首页 > 其他分享 >Using a text embedding model locally with semantic kernel

Using a text embedding model locally with semantic kernel

时间:2024-07-05 21:28:46浏览次数:25  
标签:kernel semantic text nomic Microsoft examples using SemanticKernel

题意:在本地使用带有语义核(Semantic Kernel)的文本嵌入模型

问题背景:

I've been reading Stephen Toub's blog post about building a simple console-based .NET chat application from the ground up with semantic-kernel. I'm following the examples but instead of OpenAI I want to use microsoft Phi 3 and the nomic embedding model. The first examples in the blog post I could recreate using the semantic kernel huggingface plugin. But I can't seem to run the text embedding example.

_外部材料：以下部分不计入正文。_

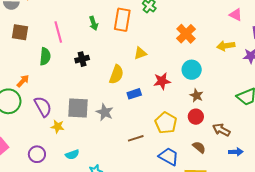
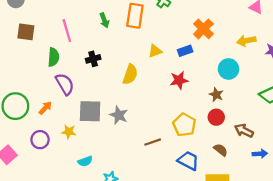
cyan circle: (192, 70) -> (229, 69), moved
orange arrow: (23, 81) -> (45, 108), moved
blue rectangle: (134, 94) -> (185, 51), moved
purple semicircle: (43, 107) -> (65, 84), moved
purple circle: (37, 154) -> (40, 140), moved

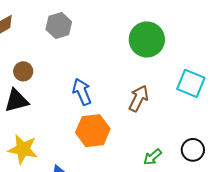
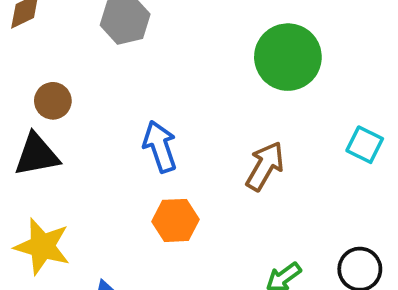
cyan square: (191, 83) -> (365, 145), size x0.7
orange hexagon: (93, 131) -> (175, 220), size x0.7

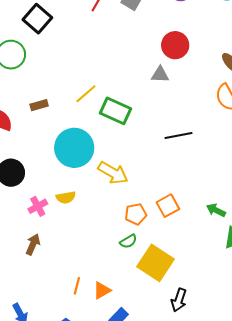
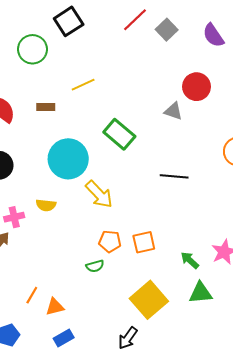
yellow line: (86, 94) -> (83, 85), moved
pink cross: (38, 206) -> (14, 217), moved
yellow square: (156, 263) -> (149, 300), moved

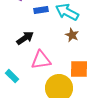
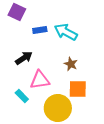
brown star: (72, 35) -> (71, 64), moved
cyan rectangle: (12, 76) -> (22, 96), moved

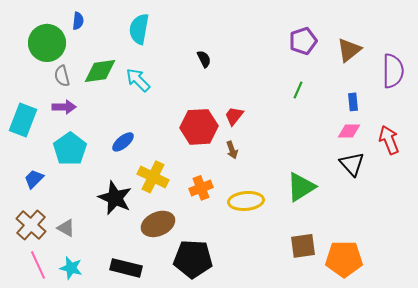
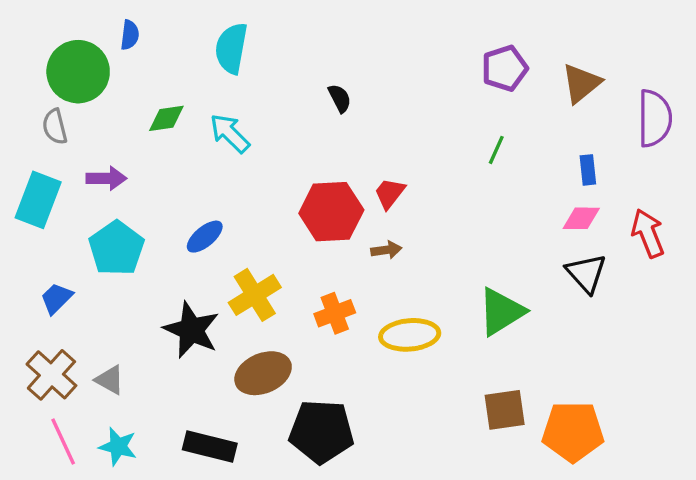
green diamond: (100, 71) -> (166, 118), size x0.7
gray semicircle: (62, 76) -> (55, 127), moved
brown arrow: (232, 150) -> (386, 250), turned -78
yellow cross: (153, 177) -> (255, 295), turned 32

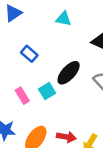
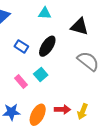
black ellipse: (69, 73) -> (47, 46), moved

我一直在阅读Stephen Toub的博客文章,文章讲述了如何使用语义核(semantic-kernel)从头开始构建一个基于控制台的简单.NET聊天应用程序。我按照示例操作,但我想使用微软的Phi 3和nomic嵌入模型,而不是OpenAI。我能够使用语义核的huggingface插件重现博客文章中的第一个示例。但是,我似乎无法运行文本嵌入的示例。

I've downloaded Phi and nomic embed text and are running them on a local server with lm studio.

我已经下载了Phi和nomic嵌入文本模型,并正在使用lm studio在本地服务器上运行它们。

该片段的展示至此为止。